In this context, the influence of cell confluence as a functional regulator mechanism of endothelial ionic pumps and channels has yet to be fully elucidated. By one or another mechanism, the formation of stable cell–cell contacts on confluent corneal endothelial cells has demonstrated its capability to regulate endothelial replication and maintain the corneal endothelium in a non-replicative state (Joyce, 2003). Interestingly, different authors have demonstrated that corneal endothelial cells develop mature cell–cell junctions only when the cells have spread and made direct contacts with each other, whereas the mean number of Na⁺/K⁺-ATPase pumps per cell in confluent endothelial cultures seems to vary in direct proportion to the density of cells in the culture (Crawford et al., 1995). All of these data reveal that the formation of a confluent endothelial cell barrier is able to activate different genetic pathways which, in turn, are responsible for the endothelium exerting its physiological functions in the cornea. However, the relationship between cell confluence and the activation of the endothelial ionic pumps and channels has not been established to date.

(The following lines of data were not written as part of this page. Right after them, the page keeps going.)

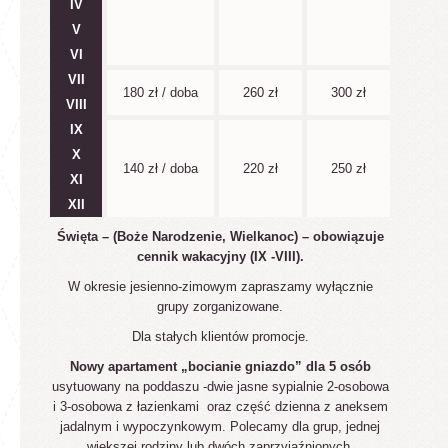
IV
V
VI
VII
180 zł / doba
260 zł
300 zł
VIII
IX
X
140 zł / doba
220 zł
250 zł
XI
XII
Święta – (Boże Narodzenie, Wielkanoc) – obowiązuje
cennik wakacyjny (IX -VIII).
W okresie jesienno-zimowym zapraszamy wyłącznie
grupy zorganizowane.
Dla stałych klientów promocje.
Nowy apartament „bocianie gniazdo” dla 5 osób
usytuowany na poddaszu -dwie jasne sypialnie 2-osobowa
i 3-osobowa z łazienkami oraz część dzienna z aneksem
jadalnym i wypoczynkowym. Polecamy dla grup, jednej
większej rodziny lub dwóch zaprzyjaźnionych
.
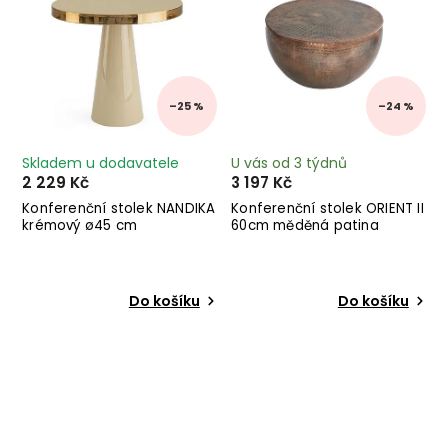
–25 %
–24 %
Skladem u dodavatele
U vás od 3 týdnů
2 229 Kč
3 197 Kč
Konferenční stolek NANDIKA
Konferenční stolek ORIENT II
krémový ø45 cm
60cm měděná patina
Do košíku
Do košíku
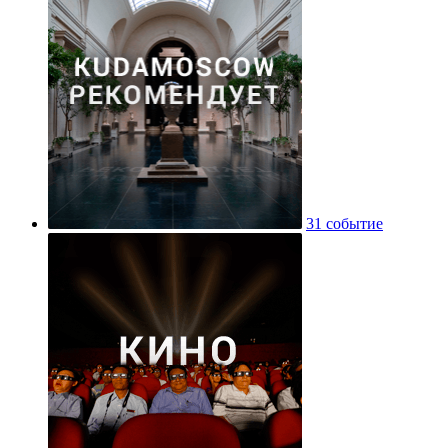
31 событие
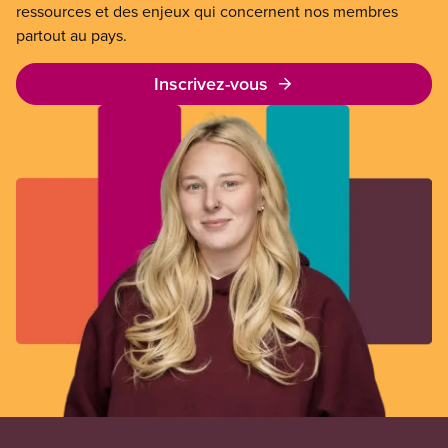
ressources et des enjeux qui concernent nos membres
partout au pays.
Inscrivez-vous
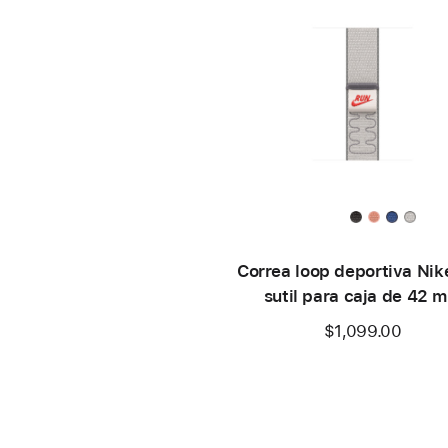
Correa loop deportiva Nike
sutil para caja de 42 
$1,099.00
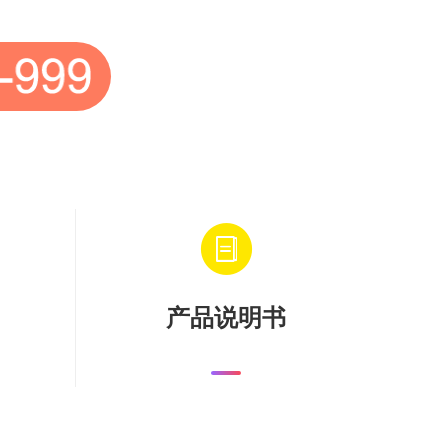
产品说明书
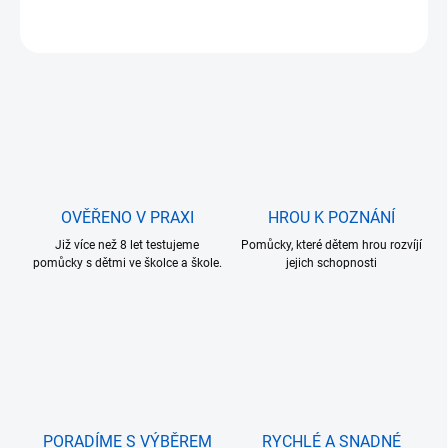
ZEPTAT SE
OVĚŘENO V PRAXI
HROU K POZNÁNÍ
Již více než 8 let testujeme
Pomůcky, které dětem hrou rozvíjí
pomůcky s dětmi ve školce a škole.
jejich schopnosti
PORADÍME S VÝBĚREM
RYCHLÉ A SNADNÉ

In this work, we have carried out a microanalytical and genetic study to determine the role of cell confluence on the endothelial function. First, we have quantified the intracellular content of several elements in rabbit corneal endothelial cells at different levels of cell confluence. Subsequently, we have determined the gene expression and function of different ionic pumps that are activated when the cells form a confluent endothelial barrier in culture. Although all this work has been carried out using rabbit corneal endothelial cells, which have important differences with the human, principally its high capacity for regeneration compared with the limited ability of the human corneal endothelium (Von Sallmann et al., 1961; Hirsch et al., 1975, Staatz and Van Horn, 1980, Mimura and Joyce, 2006), our results could contribute to a better understanding of the physiology of the human corneal endothelium.